Here are some things I've made — algorithms, methods, packages — of which I'm particularly proud. As far as I know they are novel, but I haven't done deep literature searches to find out for sure.
k-nearest neighbors adaptive feature weighting
k-nearest neighbors is remarkably powerful right out of the box with the exception that it can be sensitive to how features are weighted. Feature weighting accounts for the fact that some features can be much more important than others. Getting these weights just right can be labor intensive. This method finds them automatically through an optimization similar to Powell's method.
k-nearest neighbors data reduction
To keep k-nearest neighbors running quickly, it's helpful to limit the number of points retained. One way to to do that is to randomly select a subset of the observations to keep as training points. Another is to try to cover the space more efficiently, getting the same level of accuracy with fewer points. This is a one scheme for that.
k-sparse neural network layer
k-sparse autoencoders were originally developed and presented by Alireza Makhzani and Brendan Frey. In a k-sparse layer, only the k nodes with highest magnitude activity are allowed to keep their activity on a given iteration. All others are set to zero. It results in hidden nodes with identifiable structure. The only part of my implementation I believe is new is the addition of an adaptive sensitivity term to facilitate training. Here's more on how it works and how to use it.

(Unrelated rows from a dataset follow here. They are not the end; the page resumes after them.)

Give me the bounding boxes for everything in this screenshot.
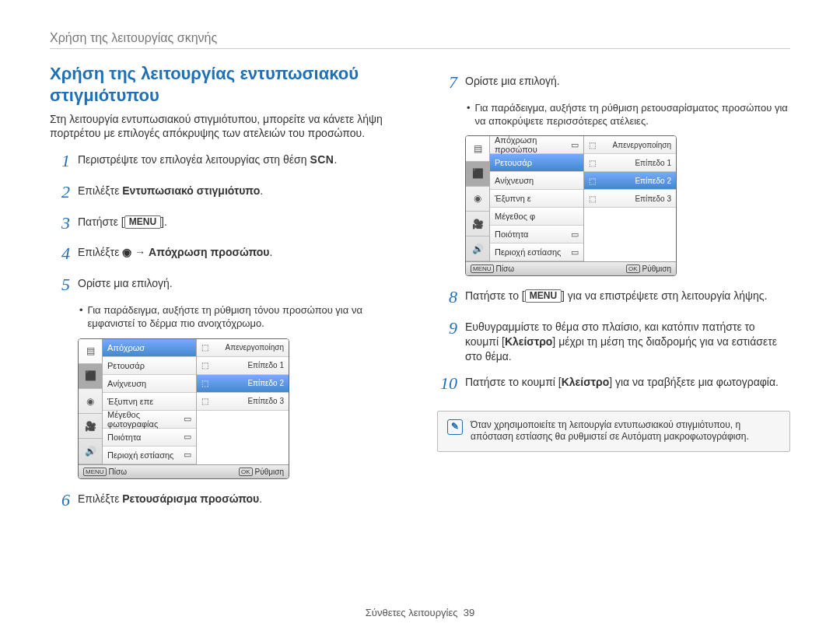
steps-1-5: 1 Περιστρέψτε τον επιλογέα λειτουργίας σ…	[50, 149, 403, 296]
value-icon: ▭	[184, 432, 191, 442]
menu-key-icon: MENU	[471, 264, 494, 273]
step-6: 6 Επιλέξτε Ρετουσάρισμα προσώπου.	[50, 489, 403, 512]
step-number: 3	[50, 212, 70, 235]
mock1-row: Μέγεθος φωτογραφίας▭	[103, 411, 196, 429]
tab-icon: 🎥	[79, 414, 102, 439]
mock2-row: Απόχρωση προσώπου▭	[490, 136, 583, 154]
intro-paragraph: Στη λειτουργία εντυπωσιακού στιγμιότυπου…	[50, 112, 403, 140]
mock1-sub: ⬚Επίπεδο 1	[197, 357, 289, 375]
mock2-footer: MENUΠίσω OKΡύθμιση	[466, 261, 676, 275]
step-7-bullet: Για παράδειγμα, αυξήστε τη ρύθμιση ρετου…	[467, 102, 790, 128]
step-7: 7 Ορίστε μια επιλογή.	[437, 71, 790, 94]
mock2-row: Ανίχνευση	[490, 172, 583, 190]
mock2-row: Έξυπνη ε	[490, 190, 583, 208]
step-number: 10	[437, 372, 457, 395]
step-number: 6	[50, 489, 70, 512]
tab-icon: ◉	[79, 389, 102, 414]
mock2-tabs: ▤ ⬛ ◉ 🎥 🔊	[466, 136, 490, 261]
mock2-sub: ⬚Απενεργοποίηση	[584, 136, 676, 154]
step-6-item: 6 Επιλέξτε Ρετουσάρισμα προσώπου.	[50, 489, 403, 512]
menu-key-icon: MENU	[525, 289, 562, 303]
step-number: 5	[50, 273, 70, 296]
mock2-row: Περιοχή εστίασης▭	[490, 243, 583, 261]
tab-icon-selected: ⬛	[79, 364, 102, 389]
mock1-row: Έξυπνη επε	[103, 393, 196, 411]
steps-8-10: 8 Πατήστε το [MENU] για να επιστρέψετε σ…	[437, 285, 790, 394]
page-title: Χρήση της λειτουργίας εντυπωσιακού στιγμ…	[50, 63, 403, 106]
value-icon: ▭	[184, 414, 191, 424]
camera-menu-screenshot-1: ▤ ⬛ ◉ 🎥 🔊 Απόχρωσ Ρετουσάρ Ανίχνευση Έξυ…	[78, 338, 289, 479]
mock1-row: Ρετουσάρ	[103, 357, 196, 375]
tab-icon: ▤	[79, 339, 102, 364]
mock2-sub-selected: ⬚Επίπεδο 2	[584, 172, 676, 190]
step-9: 9 Ευθυγραμμίστε το θέμα στο πλαίσιο, και…	[437, 317, 790, 364]
scn-icon: SCN	[310, 152, 334, 167]
mock1-sub: ⬚Απενεργοποίηση	[197, 339, 289, 357]
ok-key-icon: OK	[626, 264, 640, 273]
mock1-row: Περιοχή εστίασης▭	[103, 447, 196, 464]
mock1-row: Ποιότητα▭	[103, 429, 196, 447]
mock2-sub: ⬚Επίπεδο 1	[584, 154, 676, 172]
menu-key-icon: MENU	[124, 215, 161, 229]
mock2-sub: ⬚Επίπεδο 3	[584, 190, 676, 208]
camera-mode-icon: ◉	[122, 246, 131, 258]
content-columns: Χρήση της λειτουργίας εντυπωσιακού στιγμ…	[50, 63, 790, 519]
tab-icon: ▤	[466, 136, 489, 161]
step-number: 2	[50, 180, 70, 204]
mock2-row: Ποιότητα▭	[490, 226, 583, 243]
value-icon: ▭	[571, 229, 579, 240]
value-icon: ▭	[571, 247, 579, 257]
step-5-bullet: Για παράδειγμα, αυξήστε τη ρύθμιση τόνου…	[79, 304, 403, 331]
right-column: 7 Ορίστε μια επιλογή. Για παράδειγμα, αυ…	[437, 63, 790, 519]
info-note: ✎ Όταν χρησιμοποιείτε τη λειτουργία εντυ…	[437, 411, 790, 452]
mock2-row-selected: Ρετουσάρ	[490, 154, 583, 172]
mock1-footer: MENUΠίσω OKΡύθμιση	[79, 464, 289, 478]
value-icon: ▭	[571, 140, 579, 150]
page-footer: Σύνθετες λειτουργίες 39	[0, 607, 840, 618]
step-1: 1 Περιστρέψτε τον επιλογέα λειτουργίας σ…	[50, 149, 403, 173]
step-number: 9	[437, 317, 457, 340]
menu-key-icon: MENU	[83, 468, 107, 476]
step-number: 7	[437, 71, 457, 94]
step-5: 5 Ορίστε μια επιλογή.	[50, 273, 403, 296]
tab-icon: 🔊	[466, 236, 489, 261]
step-number: 8	[437, 285, 457, 309]
tab-icon: 🔊	[79, 439, 102, 464]
step-number: 1	[50, 149, 70, 173]
note-text: Όταν χρησιμοποιείτε τη λειτουργία εντυπω…	[471, 419, 780, 443]
tab-icon: 🎥	[466, 212, 489, 236]
step-4: 4 Επιλέξτε ◉ → Απόχρωση προσώπου.	[50, 242, 403, 265]
step-number: 4	[50, 242, 70, 265]
mock1-row-selected: Απόχρωσ	[103, 339, 196, 357]
step-8: 8 Πατήστε το [MENU] για να επιστρέψετε σ…	[437, 285, 790, 309]
step-10: 10 Πατήστε το κουμπί [Κλείστρο] για να τ…	[437, 372, 790, 395]
tab-icon: ◉	[466, 187, 489, 212]
step-1-text: Περιστρέψτε τον επιλογέα λειτουργίας στη…	[78, 153, 310, 166]
mock2-row: Μέγεθος φ	[490, 208, 583, 226]
step-3: 3 Πατήστε [MENU].	[50, 212, 403, 235]
tab-icon-selected: ⬛	[466, 162, 489, 187]
info-icon: ✎	[447, 419, 463, 435]
mock1-row: Ανίχνευση	[103, 375, 196, 393]
mock1-tabs: ▤ ⬛ ◉ 🎥 🔊	[79, 339, 103, 464]
step-7-item: 7 Ορίστε μια επιλογή.	[437, 71, 790, 94]
left-column: Χρήση της λειτουργίας εντυπωσιακού στιγμ…	[50, 63, 403, 519]
mock1-sub-selected: ⬚Επίπεδο 2	[197, 375, 289, 393]
mock1-sub: ⬚Επίπεδο 3	[197, 393, 289, 411]
step-2: 2 Επιλέξτε Εντυπωσιακό στιγμιότυπο.	[50, 180, 403, 204]
ok-key-icon: OK	[239, 468, 253, 476]
section-header: Χρήση της λειτουργίας σκηνής	[50, 31, 790, 49]
value-icon: ▭	[184, 450, 191, 460]
camera-menu-screenshot-2: ▤ ⬛ ◉ 🎥 🔊 Απόχρωση προσώπου▭ Ρετουσάρ Αν…	[465, 135, 677, 276]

Evolutionary Powell's method
I built Evolutionary Powell's method as a hyperparameter optimization algorithm as part of Course 314. It is inspired by the original Powell's method, but has a stochastic element inspired by evolutionary approaches. Here's more information on how it works and how to use it.
Animation of the Pathfinder algorithm in action, finding power lines in the region of Kano, Nigeria.
Pathfinder is a many-to-many variant of Dijkstra's shortest path algorithm. I got to work on it while at Facebook when I was trying to predict the locations of medium-voltage electrical distribution grid infrastructure. It's based entirely on publicly available data sources, including nighttime satellite imagery and Open Street Map highways. Here's a tutorial on how it works and how to re-create it.
Chris Arderne did an improved re-implementation, called GridFinder which has been used by the World Bank and its partners to estimate the location of medium voltage power grids throughout Africa, and then through the rest of the world.